Actuel directeur musical du Dallas Symphony Orchestra et du Hong Kong Philharmonic, Jaap van Zweden a dirigé bien des formations des deux côtés de l’Atlantique, mais c’était ses débuts avec l’Orchestre de Paris. Il a de toute évidence un solide métier qui lui permet avec sûreté de passer de Mozart à Tchaïkovski, sans que l’on puisse pour autant crier à la révélation.
Les opéras de Verdi et de Wagner, les symphonies de Bruckner et de Mahler sont bien présents dans son répertoire, mais c’est lui aussi qui dirige les concertos de Mozart enregistrés par David Fray pour Virgin. Un musicien éclectique, donc, mais qui se montrera ce soir plus à l’aise dans les élans lyriques du Manfred de Tchaïkovski que dans les subtilités de la Symphonie concertante pour violon et alto de Mozart, qu’il accompagne de manière assez neutre pour ne pas dire terne.
Fort heureusement, les deux solistes ont un engagement autrement plus généreux et intéressant.
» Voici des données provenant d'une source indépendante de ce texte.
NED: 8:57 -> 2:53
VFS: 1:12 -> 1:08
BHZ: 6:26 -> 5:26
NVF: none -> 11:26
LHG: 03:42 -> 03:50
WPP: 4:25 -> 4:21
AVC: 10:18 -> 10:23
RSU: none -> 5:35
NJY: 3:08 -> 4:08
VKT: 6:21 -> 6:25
Violon solo de l’Orchestre de Paris, Roland Daugareil est, tout comme Ana Bela Chaves, alto solo de l’orchestre, un musicien et un virtuose de haute lignée. Ils apportent tous deux un éclairage personnel, convaincant, de cette Symphonie concertante qui peut être un vrai piège pour des instrumentistes moins avertis et moins imaginatifs.
Parvenir à une vraie osmose tout en conservant la spécificité sonore de chacun de ces instruments assez proches est un véritable défi que les deux solistes relèvent avec un panache épatant. Ils rendent en outre une totale justice aux multiples subtilités d’écriture de ces pages qui comptent parmi les plus attachantes de l’œuvre pour cordes de Mozart, tantôt s’affrontant en joute fraternelle, tantôt cheminant de conserve en sympathique harmonie. Et quelle démonstration technique de haut vol dans les Variations jouées en bis !
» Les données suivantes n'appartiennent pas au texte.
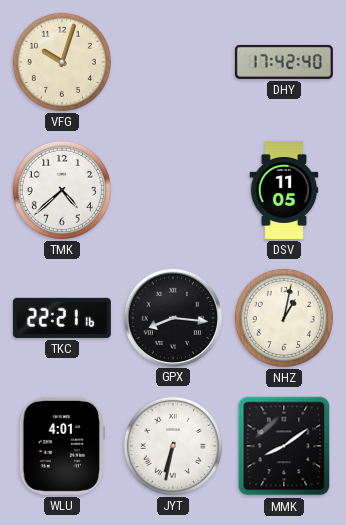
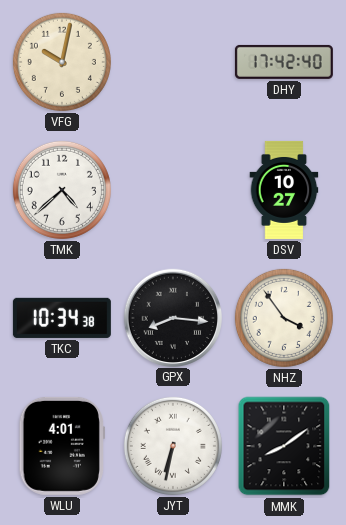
VFG: 10:03 -> 10:02
DSV: 11:05 -> 10:27
TKC: 22:21 -> 10:34
NHZ: 1:02 -> 3:54
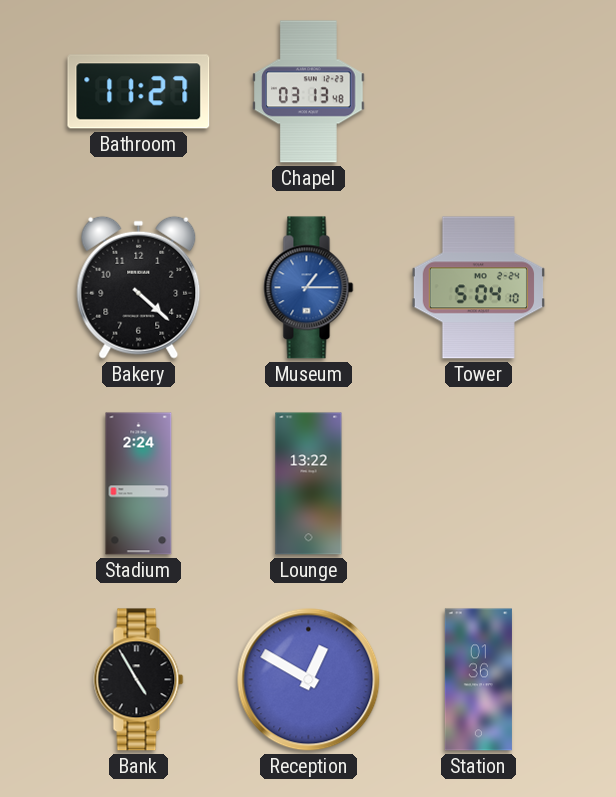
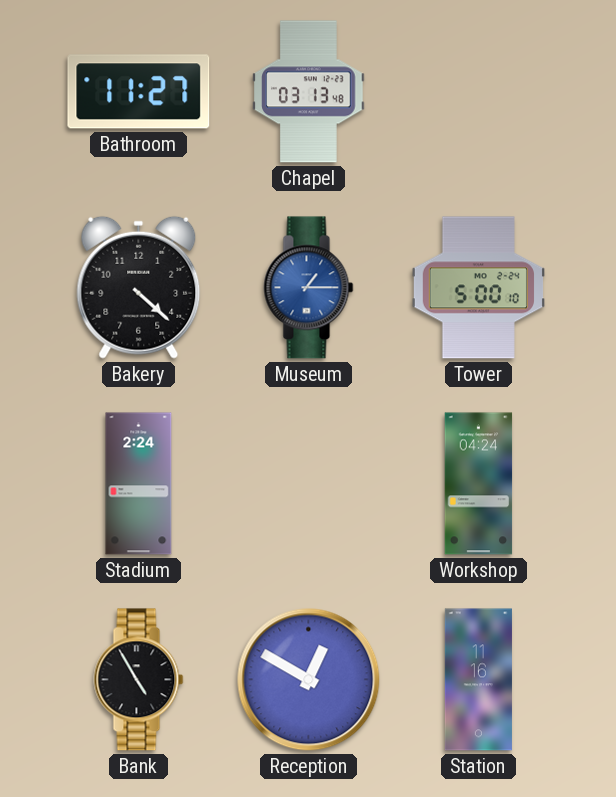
Tower: 5:04 -> 5:00
Lounge: 13:22 -> none
Workshop: none -> 04:24
Station: 01:36 -> 11:16
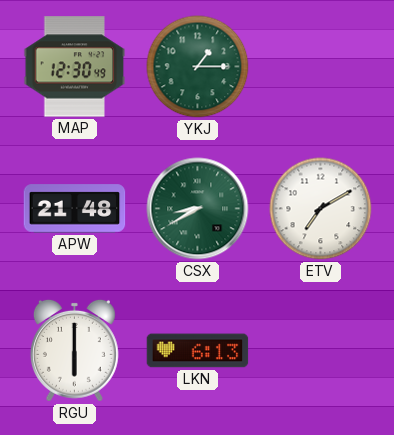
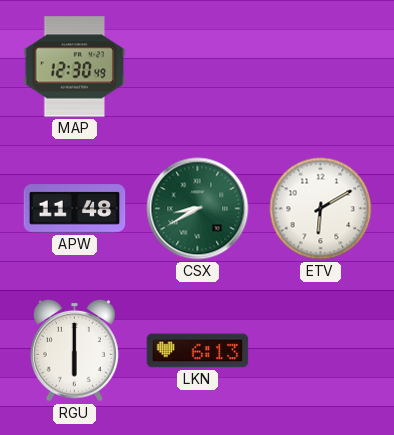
YKJ: 1:15 -> none
APW: 21:48 -> 11:48
ETV: 7:10 -> 6:10
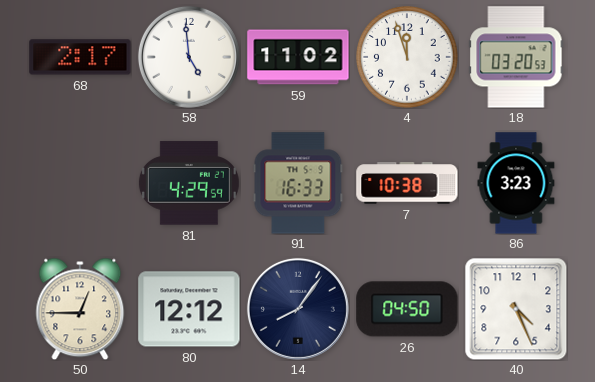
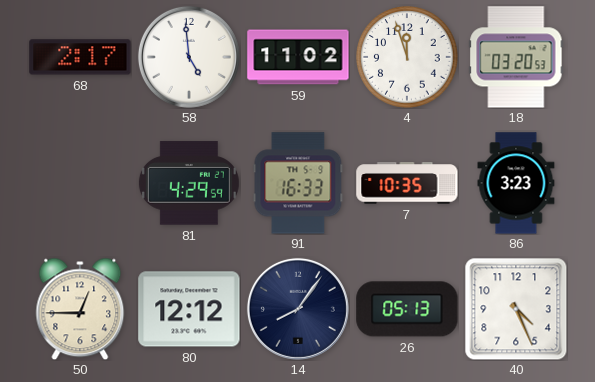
7: 10:38 -> 10:35
26: 04:50 -> 05:13
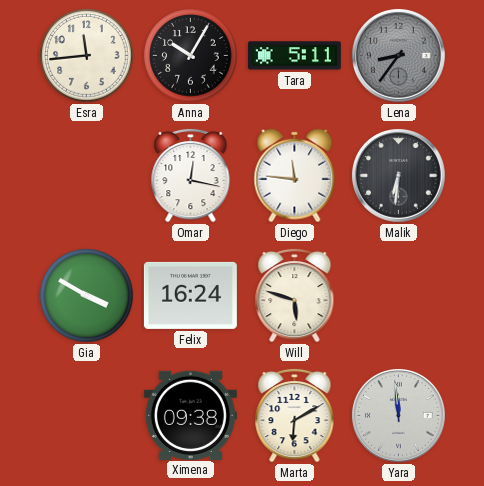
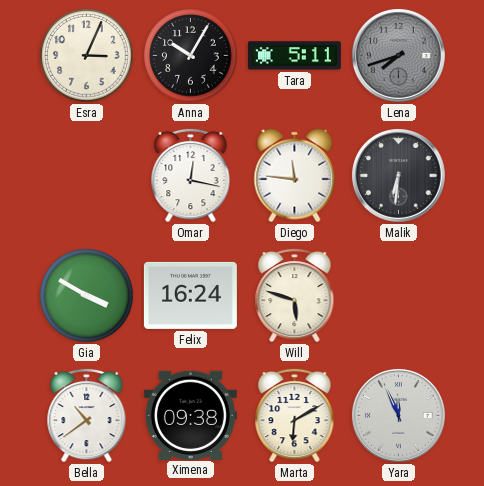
Esra: 11:44 -> 3:04
Lena: 8:36 -> 7:42
Bella: none -> 10:39
Yara: 11:59 -> 11:56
La deuxième partie du concert est consacrée à la Symphonie Manfred de Tchaïkovski. On sait les premières réticences du compositeur à accepter de s’intéresser au poème de Byron dont Balakirev lui conseillait de s’inspirer. On sait également qu’une fois convaincu, il produisit une œuvre orchestrale d’une grande puissance et d’un lyrisme aussi large que celui de ses meilleurs ballets et opéras. L’écriture est riche avec une harmonie et en particulier des cuivres en nombre, une masse orchestrale d’ensemble très développée.
Des thèmes magnifiques sont exposés par les vents graves et les instrumentistes de l’orchestre y sont magistraux. Tout comme l’ensemble de l’harmonie, lourdement mise à contribution mais tellement efficace pour traduire toute l’émotion à la fois colorée et un peu mortifère du pessimisme viscéral du compositeur.
De belles envolées, des moments plus philosophiques et intérieurs, des pages plus descriptives, on est parfois dans la Belle au bois dormant, parfois dans le Lac des cygnes, la partition est d’une grande richesse que l’orchestre sait traduire avec ampleur, dans une sonorité toujours riche, chaleureuse.
Gestique un peu étriquée, lecture plus analytique que libérée, Jaap van Zweden paraît souvent hésiter à trouver en lui tout ce que pareille musique fait chanter et vibrer dans le cœur et l’imagination des grands chefs russes, même s’il parvient à bien conduire à son terme cette folle rêverie byronienne.